Passos Coelho foi esta segunda-feira à abertura da cerimónia dos 35 anos do Serviço Nacional de Saúde (SNS) anunciar que a ADSE e o SNS vão ter os mesmos preços e prestadores privados. E sustentou que "este Governo demonstrou em atos e em escolhas que esteve ao lado do SNS no seu momento mais difícil".

Os funcionários públicos vão continuar a ter liberdade de escolha na assistência médica, mas as opções poderão ficar mais limitadas. A lista de preços e de convencionados, prestadores dos setores social e privado, em vigor no seu subsistema de Saúde, a ADSE, vai ser unificada com o SNS, tradicionalmente com menos benefícios. A medida foi anunciada esta segunda-feira pelo próprio primeiro-ministro, por ocasião dos 35 anos do SNS, celebrados na reitoria da Universidade Nova de Lisboa.

"Com a transferência da tutela da ADSE do Ministério das Finanças para o Ministério da Saúde, procederemos à unificação da lista de preços e de convencionados ao Estado", afirmou Pedro Passos Coelho.
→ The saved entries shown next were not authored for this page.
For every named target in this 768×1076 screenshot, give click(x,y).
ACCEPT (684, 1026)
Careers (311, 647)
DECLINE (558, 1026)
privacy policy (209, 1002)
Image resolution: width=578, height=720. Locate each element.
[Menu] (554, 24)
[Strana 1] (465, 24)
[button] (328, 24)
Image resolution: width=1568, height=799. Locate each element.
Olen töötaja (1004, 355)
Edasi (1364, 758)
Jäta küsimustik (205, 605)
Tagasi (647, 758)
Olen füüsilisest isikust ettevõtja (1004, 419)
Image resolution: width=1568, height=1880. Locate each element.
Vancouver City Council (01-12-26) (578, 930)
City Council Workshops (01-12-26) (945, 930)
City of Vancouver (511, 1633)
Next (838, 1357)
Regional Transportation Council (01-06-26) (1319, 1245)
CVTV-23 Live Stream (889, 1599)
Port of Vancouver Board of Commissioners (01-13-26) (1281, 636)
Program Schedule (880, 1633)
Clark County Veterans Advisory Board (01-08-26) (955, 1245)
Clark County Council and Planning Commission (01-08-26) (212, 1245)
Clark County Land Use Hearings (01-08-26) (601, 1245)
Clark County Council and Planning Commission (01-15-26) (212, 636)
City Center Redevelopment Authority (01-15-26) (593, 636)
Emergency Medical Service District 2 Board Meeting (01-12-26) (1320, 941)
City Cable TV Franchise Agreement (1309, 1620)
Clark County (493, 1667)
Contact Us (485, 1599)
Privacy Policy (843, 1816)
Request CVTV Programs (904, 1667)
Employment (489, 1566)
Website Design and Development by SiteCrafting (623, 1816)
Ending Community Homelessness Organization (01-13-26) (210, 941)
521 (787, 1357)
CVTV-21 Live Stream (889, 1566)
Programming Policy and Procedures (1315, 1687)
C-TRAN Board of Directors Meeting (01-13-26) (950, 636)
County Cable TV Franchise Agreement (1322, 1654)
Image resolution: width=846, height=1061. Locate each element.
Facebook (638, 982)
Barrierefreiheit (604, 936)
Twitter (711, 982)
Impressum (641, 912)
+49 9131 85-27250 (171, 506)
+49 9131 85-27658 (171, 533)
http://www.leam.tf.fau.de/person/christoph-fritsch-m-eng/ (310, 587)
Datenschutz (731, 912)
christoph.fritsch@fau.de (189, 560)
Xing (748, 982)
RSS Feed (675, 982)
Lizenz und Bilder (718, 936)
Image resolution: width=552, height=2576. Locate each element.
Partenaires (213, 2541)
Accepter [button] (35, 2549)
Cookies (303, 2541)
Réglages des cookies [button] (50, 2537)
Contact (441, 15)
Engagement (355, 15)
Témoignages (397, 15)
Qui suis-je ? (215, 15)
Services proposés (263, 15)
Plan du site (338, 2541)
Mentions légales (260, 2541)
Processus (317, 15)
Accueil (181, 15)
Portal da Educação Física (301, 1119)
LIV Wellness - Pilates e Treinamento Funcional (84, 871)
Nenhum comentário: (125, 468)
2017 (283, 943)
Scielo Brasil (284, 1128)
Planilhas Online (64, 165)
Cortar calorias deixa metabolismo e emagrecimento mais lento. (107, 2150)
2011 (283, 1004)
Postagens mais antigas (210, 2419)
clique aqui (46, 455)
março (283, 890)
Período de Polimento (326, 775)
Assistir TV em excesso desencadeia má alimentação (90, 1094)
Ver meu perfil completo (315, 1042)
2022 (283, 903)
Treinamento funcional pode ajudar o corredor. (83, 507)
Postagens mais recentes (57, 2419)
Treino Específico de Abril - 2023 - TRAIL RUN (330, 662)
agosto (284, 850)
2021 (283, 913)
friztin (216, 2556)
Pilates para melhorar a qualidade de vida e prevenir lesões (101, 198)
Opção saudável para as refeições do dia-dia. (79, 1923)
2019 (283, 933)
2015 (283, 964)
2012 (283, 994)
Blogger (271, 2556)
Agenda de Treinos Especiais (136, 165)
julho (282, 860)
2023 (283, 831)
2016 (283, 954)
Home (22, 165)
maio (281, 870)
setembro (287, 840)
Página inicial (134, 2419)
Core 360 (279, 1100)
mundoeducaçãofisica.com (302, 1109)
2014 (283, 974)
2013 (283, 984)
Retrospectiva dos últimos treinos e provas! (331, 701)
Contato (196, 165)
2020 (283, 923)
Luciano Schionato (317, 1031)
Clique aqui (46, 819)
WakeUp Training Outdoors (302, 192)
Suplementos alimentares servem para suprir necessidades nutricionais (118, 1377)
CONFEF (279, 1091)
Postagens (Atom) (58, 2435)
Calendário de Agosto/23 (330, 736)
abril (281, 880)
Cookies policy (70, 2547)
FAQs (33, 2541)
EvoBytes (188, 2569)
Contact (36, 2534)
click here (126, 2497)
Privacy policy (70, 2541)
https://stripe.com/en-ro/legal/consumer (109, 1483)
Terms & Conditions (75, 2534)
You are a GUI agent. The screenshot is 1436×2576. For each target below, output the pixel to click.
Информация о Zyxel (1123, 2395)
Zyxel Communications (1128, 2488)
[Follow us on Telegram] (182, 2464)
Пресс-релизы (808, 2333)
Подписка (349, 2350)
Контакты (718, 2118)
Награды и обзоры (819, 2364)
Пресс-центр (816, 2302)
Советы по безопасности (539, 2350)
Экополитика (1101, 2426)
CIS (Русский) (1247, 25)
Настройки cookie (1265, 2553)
Por outras palavras: "A liberdade de escolha será mantida, mas separaremos organicamente a gestão do financiamento da gestão da prestação dos cuidados".

Num discurso com 11 páginas, Passos Coelho criticou quem 'aponta o dedo' à reforma na Saúde, afirmando que "os maiores depreciadores do consenso nacional em torno do SNS são aqueles que são indiferentes à sua sustentabilidade". Ao invés, diz que o seu Governo faz "escolhas".

Das opções para o futuro do SNS, fazem parte "continuar a trabalhar para que todos tenham o seu médico de família", ter enfermeiros de famílias nos centros de saúde ou aumentar as camas de cuidados continuados, sobretudo na área da saúde mental. No plano da reforma hospitalar, o primeiro-ministro garantiu que será feita "uma revisão da carteira de serviços, partindo de redes de referenciação construídas com base em pressupostos técnicos claros", ou seja, impedindo que todos façam tudo. Uma meta que tem sido repetidamente anunciada e sucessivamente adiada.

Foi ainda referido que o conceito de hospital universitário será revisto e que a devolução de hospitais (três) às Misericórdias vai mesmo avançar. Além disso, os hospitais com contas equilibradas vão ter autonomia para contratar recursos, sem estarem dependentes das Finanças.

Intervindo logo após a exibição de um filme com os ganhos em Saúde desde 1979, apresentado pelo diretor-geral da Saúde, Passos Coelho reconheceu que "todos nós temos orgulho na missão que o SNS cumpriu". Mas não só. "Todos nós temos grandes esperanças na missão que o SNS cumprirá nos anos seguintes. Estas são razões suficientes para persistirmos ainda mais na subida dos padrões e na melhoria da prestação deste serviço inestimável", acrescentou.

Recusando a acusação de "cortes cegos", defendeu que "este Governo demonstrou em atos e em escolhas que esteve ao lado do SNS no seu momento mais difícil". Quando? "Com a pré-bancarrota de 2011, o SNS sofreu a maior ameaça de toda a sua história."